Add one punnet of washed raspberries.
Store in fridge.

This acts as a dessert by itself (raspberries can be substituted with sliced banana - sprinkled with chopped nuts if desired) but because my special diet includes 4 pieces of fruit a day, I use this mix as a topping for the hot rhubarb crumble that I eat for a dessert at lunch and dinner. Heat up a bowl of rhubarb crumble in microwave for 1-2 minutes before topping with the yoghurt and raspberries.

A note and hello to any real cooks out there re above recipes: I've reduced the amount of detail one has to remember, plus the time, energy, standing, lifting, moving, chopping, cleaning etc., that is normally expended on preparing such dishes. Over the past few years, I've experimented with many recipes and grocery orders - and cut lots of corners - in order to try and maintain the style of eating that I was accustomed to before becoming ill. Groceries need to be planned two weeks in advance. Recipes are restricted to certain ingredients that store well up to two weeks at a time.

The end results are not chef's standard and many ingredients I use may appear expensive but I use food as a way of trying to recover my health. Many M.E. patients use costly pills, medicines and alternative therapies - and frozen/processed foods which are actually more dear. I take no medications or herbal remedies, not even painkillers. I use natural fresh organic non-processed food, liquid and herbs as my medicine.

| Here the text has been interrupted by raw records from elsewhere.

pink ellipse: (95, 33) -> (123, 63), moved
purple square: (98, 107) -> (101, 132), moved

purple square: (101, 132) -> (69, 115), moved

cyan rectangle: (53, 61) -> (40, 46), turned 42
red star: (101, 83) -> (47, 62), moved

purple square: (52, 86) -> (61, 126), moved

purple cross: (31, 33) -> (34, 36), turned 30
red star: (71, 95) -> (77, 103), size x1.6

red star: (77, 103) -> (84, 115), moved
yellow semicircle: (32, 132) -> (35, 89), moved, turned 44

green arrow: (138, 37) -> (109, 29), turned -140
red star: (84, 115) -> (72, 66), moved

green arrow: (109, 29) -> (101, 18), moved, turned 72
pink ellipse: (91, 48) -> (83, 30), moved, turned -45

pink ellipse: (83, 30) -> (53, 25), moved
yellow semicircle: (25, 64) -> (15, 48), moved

Note for anyone interested in eating only fresh produce. My weekly grocery bill - and I eat organic fruit and veg and fresh meat, poultry and fish - for everything including herbs, olive oil, spices etc., roughly evens out to GBP 35 per week. That amounts to GBP 5 per day for great food. I *shudder* to imagine the checkouts at supermarkets where people fill their trolley with crisps, fizzy drinks and things in tins and packets that came from goodness knows where. I enjoy knowing exactly what I am eating and from where it originated.

If a war broke out and the supermakets no longer received processed food and packaged goods, I wonder how many people these days would know how to manage on a restricted budget. Domestic science in schools is an important subject. Like swimming is too. Every adult needs to know how to cook from scratch using basic nutritious ingredients. And how to swim. Survival could depend on it.